By Michelle Edwards -February 3, 2022
In its “Trust Principles,” news organization Thomson Reuters pledges its obligation and commitment to “supply unbiased and reliable news services” to the many outlets it serves.
Mr. Jim Smith represents Reuters as the company’s Chief Executive Officer. He is also a Director of Pfizer, Inc., serving on the company’s Board since 2014. Known as James C. Smith at Pfizer, he is a member of the World Economic Forum’s (WEF) Partnering Against Corruption Initiative and the Forum’s International Business Council. Additionally, he serves on the International Advisory Boards of British American Business and the Atlantic Council.
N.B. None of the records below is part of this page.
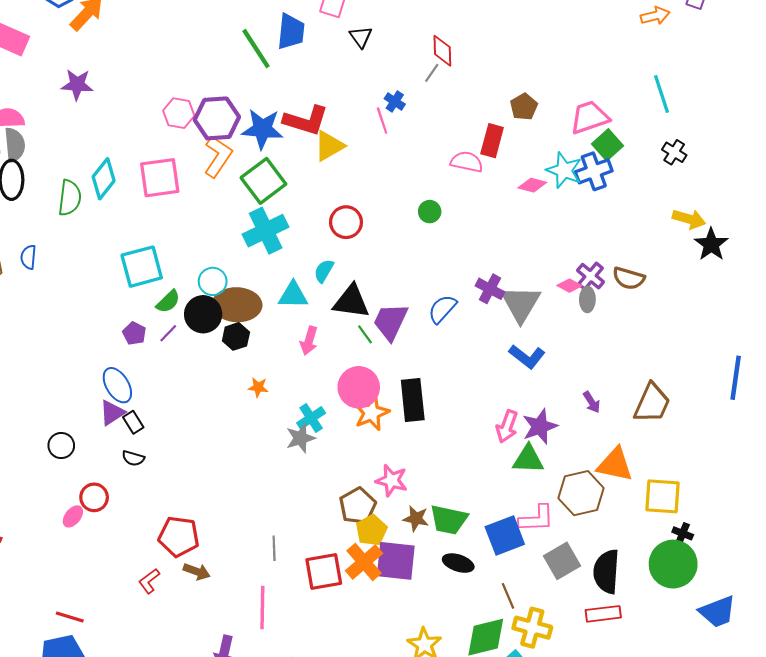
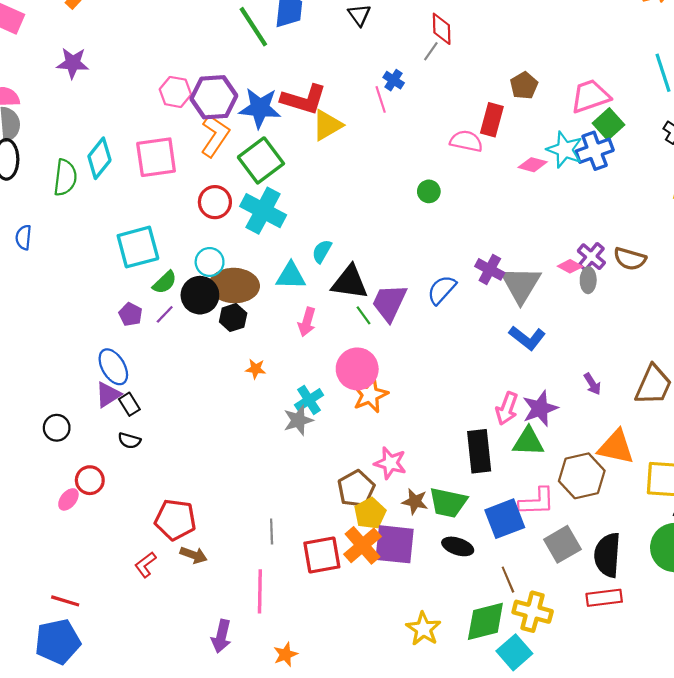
red circle: (346, 222) -> (215, 202), moved
cyan cross: (266, 231) -> (263, 211), turned -36
black rectangle: (413, 400) -> (479, 451), moved

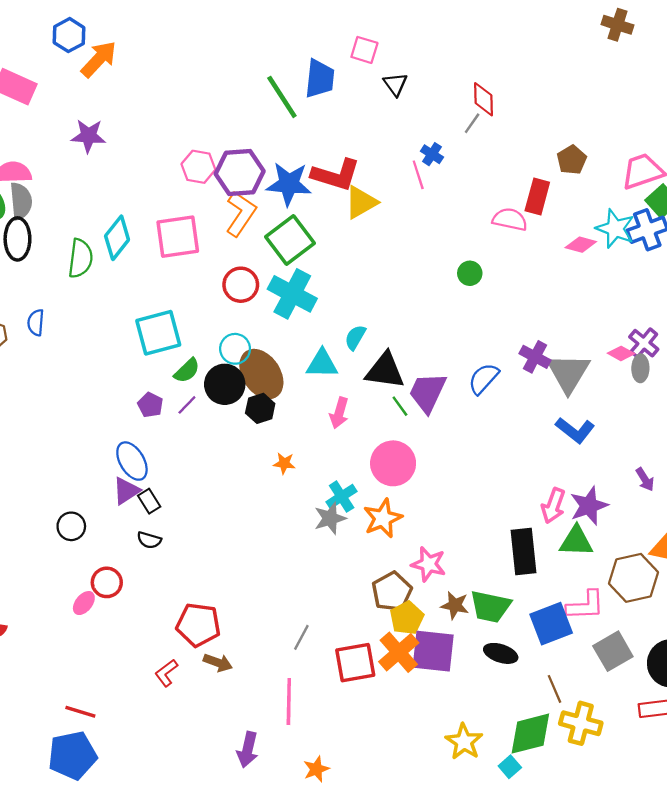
brown ellipse: (234, 286) -> (261, 374), turned 54
orange star: (370, 395) -> (383, 518), moved
gray line: (272, 531) -> (301, 637), turned 30
cyan square: (514, 652) -> (510, 767), moved, size x0.6

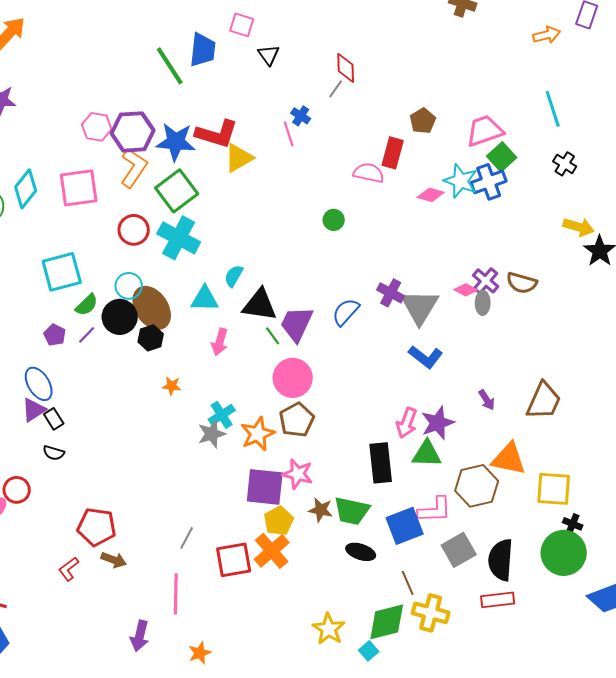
pink circle: (393, 463) -> (293, 378), moved
brown pentagon: (392, 592) -> (297, 420), moved
purple square: (433, 651) -> (265, 487), moved

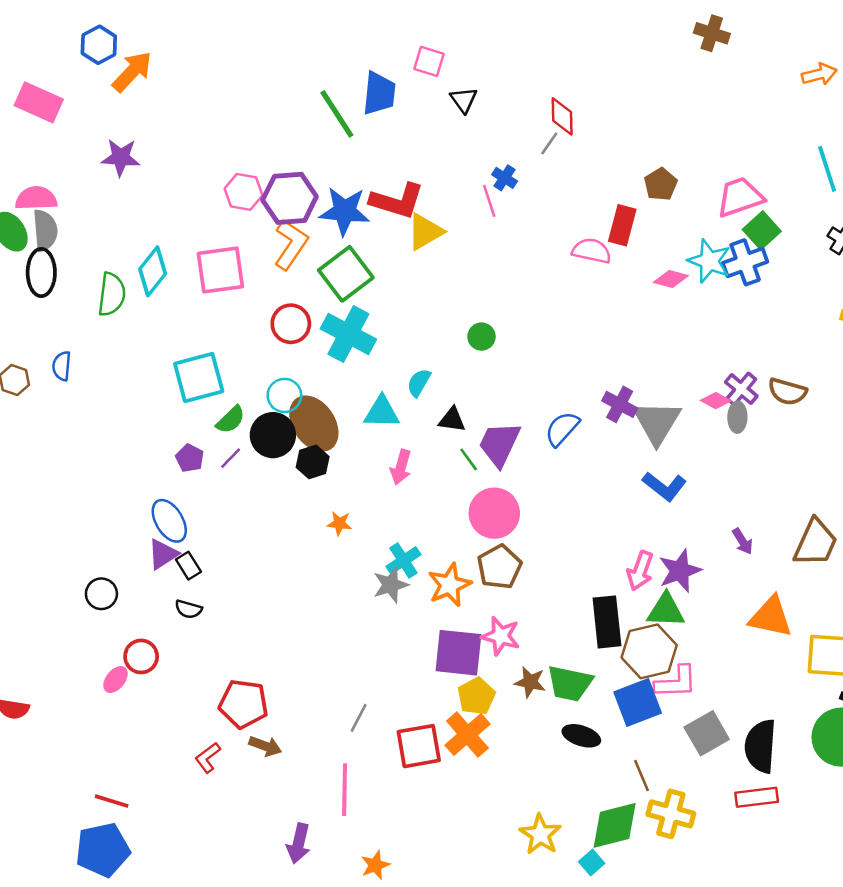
green circle: (334, 220) -> (481, 337), moved
black triangle: (260, 305) -> (452, 420), size x0.6
brown hexagon: (477, 486) -> (649, 651), moved

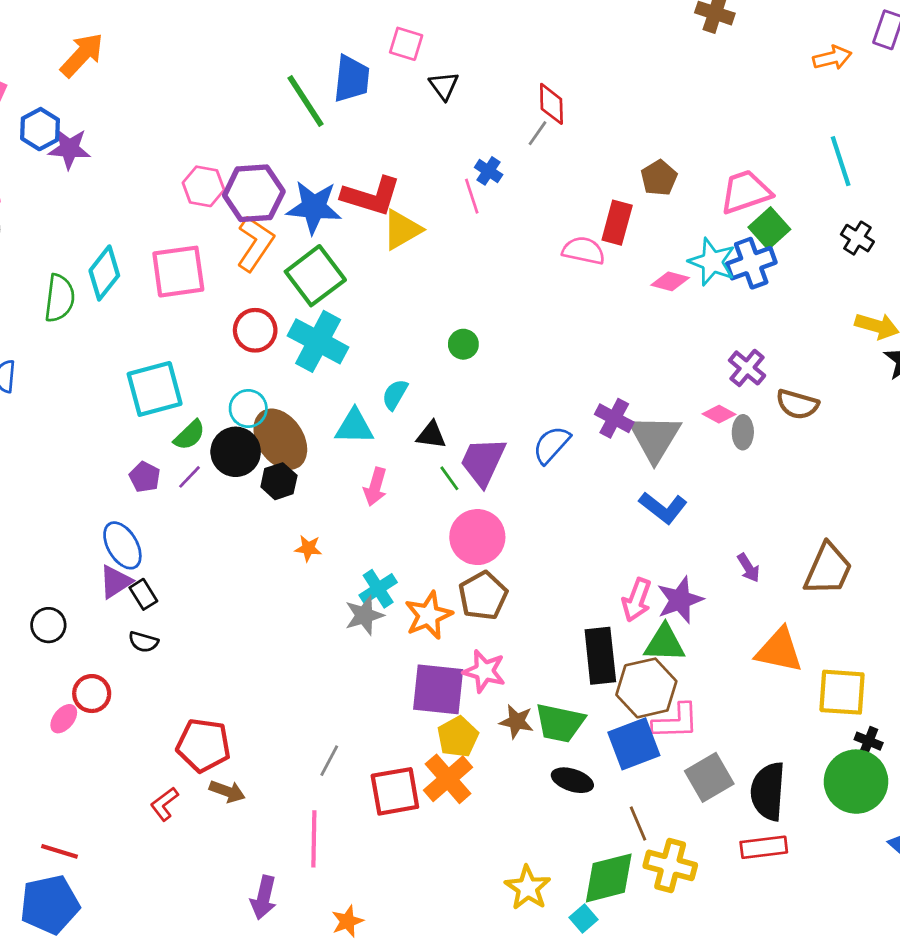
blue hexagon: (99, 45) -> (40, 129), moved
purple cross: (741, 389) -> (747, 368), moved

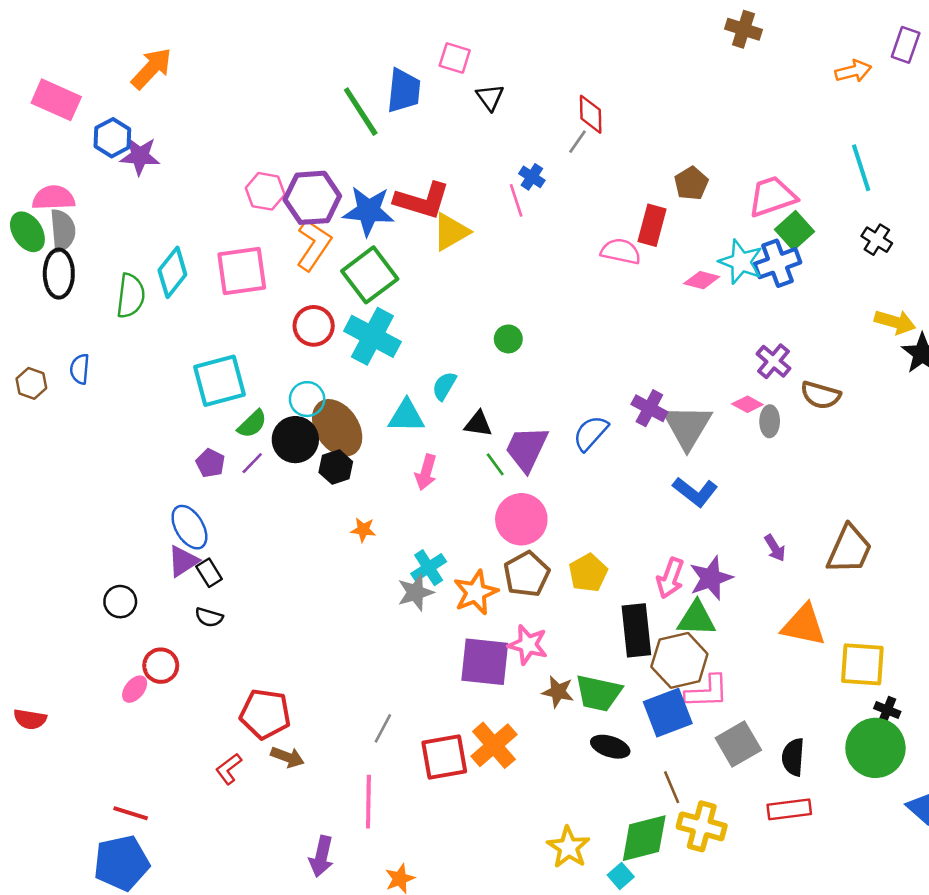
yellow pentagon: (458, 737) -> (588, 573), moved
black semicircle: (768, 791) -> (793, 757), size x0.7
Interestingly, Thomson Reuters Corp.—a $40 billion international multimedia company—is a significant and growing force in the “fact check” world, with a fact-checking unit based in its editorial department. Partnered with Facebook’s third-party fact-checking program since February 2021, the principal aim of the unit is to “fact-check visual material and claims posted on social media.”
Notably, when announcing the launch of its fact-checking initiative to identify misinformation in partnership with Facebook, Reuters made no mention of its ties to Pfizer, the WEF, or Trusted News Initiative (TNI). Instead, when explaining its new mission, the world’s largest multimedia news provider reported its initiative was an extension of its current long and trusted history of media verification efforts. Elaborating that the fact-checking objective would occur “in the run-up to the U.S. election and beyond,” Jess April, Reuters Director of Global Partnerships, said at the time:
“We are steadfastly recognizing the magnitude of misinformation taking place around the world. It’s a growing issue that impacts society daily, and it’s a responsibility for news organizations and platforms to halt the spread of false news. Reuters has a superior track record in sourcing, verifying, and clearing user-generated content for distribution to thousands of clients globally and we are best placed in using our in-house expertise to fact check social media content.”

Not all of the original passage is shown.